--- Task data ---

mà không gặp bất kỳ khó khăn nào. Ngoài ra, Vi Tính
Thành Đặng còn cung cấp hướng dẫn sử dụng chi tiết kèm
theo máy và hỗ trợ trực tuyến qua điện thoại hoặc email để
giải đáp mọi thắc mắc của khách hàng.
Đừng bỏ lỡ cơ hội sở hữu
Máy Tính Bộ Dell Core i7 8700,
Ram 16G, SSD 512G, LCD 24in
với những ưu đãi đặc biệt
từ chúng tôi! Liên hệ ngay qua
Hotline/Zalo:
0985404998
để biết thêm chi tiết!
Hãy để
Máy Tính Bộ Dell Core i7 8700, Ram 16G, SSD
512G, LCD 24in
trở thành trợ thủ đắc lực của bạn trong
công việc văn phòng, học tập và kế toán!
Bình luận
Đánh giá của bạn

---
--- Task data ---

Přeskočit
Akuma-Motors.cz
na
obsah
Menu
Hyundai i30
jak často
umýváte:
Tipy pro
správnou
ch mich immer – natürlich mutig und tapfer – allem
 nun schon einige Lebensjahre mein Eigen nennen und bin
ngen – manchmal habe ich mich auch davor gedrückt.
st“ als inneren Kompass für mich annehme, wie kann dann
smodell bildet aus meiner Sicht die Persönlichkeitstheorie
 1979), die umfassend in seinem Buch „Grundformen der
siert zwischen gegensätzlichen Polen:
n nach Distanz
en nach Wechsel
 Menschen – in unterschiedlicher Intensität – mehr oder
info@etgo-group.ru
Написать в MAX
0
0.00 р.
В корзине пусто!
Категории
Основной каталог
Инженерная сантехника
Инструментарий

---
--- Task data ---

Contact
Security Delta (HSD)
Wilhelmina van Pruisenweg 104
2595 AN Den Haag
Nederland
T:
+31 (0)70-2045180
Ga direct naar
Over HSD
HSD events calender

---

What to produce —
Please give an exact copy of the entries above, from the line with "mà không gặp" down to the line with "Đánh giá của bạn", inclusive, and nothing else.

Response below —
mà không gặp bất kỳ khó khăn nào. Ngoài ra, Vi Tính
Thành Đặng còn cung cấp hướng dẫn sử dụng chi tiết kèm
theo máy và hỗ trợ trực tuyến qua điện thoại hoặc email để
giải đáp mọi thắc mắc của khách hàng.
Đừng bỏ lỡ cơ hội sở hữu
Máy Tính Bộ Dell Core i7 8700,
Ram 16G, SSD 512G, LCD 24in
với những ưu đãi đặc biệt
từ chúng tôi! Liên hệ ngay qua
Hotline/Zalo:
0985404998
để biết thêm chi tiết!
Hãy để
Máy Tính Bộ Dell Core i7 8700, Ram 16G, SSD
512G, LCD 24in
trở thành trợ thủ đắc lực của bạn trong
công việc văn phòng, học tập và kế toán!
Bình luận
Đánh giá của bạn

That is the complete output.